• **Required action**:
Without reproducing any picture, copy the records word for word.

• **Input for this task**:
[Start of section]

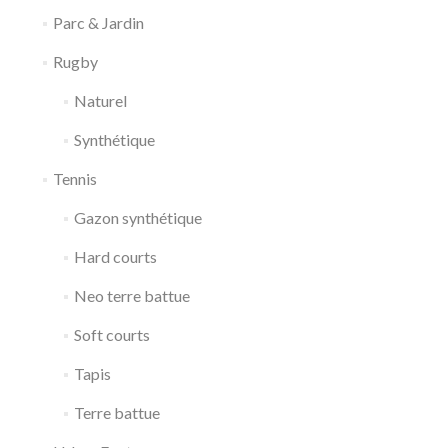
Parc & Jardin
Rugby
Naturel
Synthétique
Tennis
Gazon synthétique
Hard courts
Neo terre battue
Soft courts
Tapis
Terre battue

[End of section]

• **Answer for this exercise**:
Parc & Jardin
Rugby
Naturel
Synthétique
Tennis
Gazon synthétique
Hard courts
Neo terre battue
Soft courts
Tapis
Terre battue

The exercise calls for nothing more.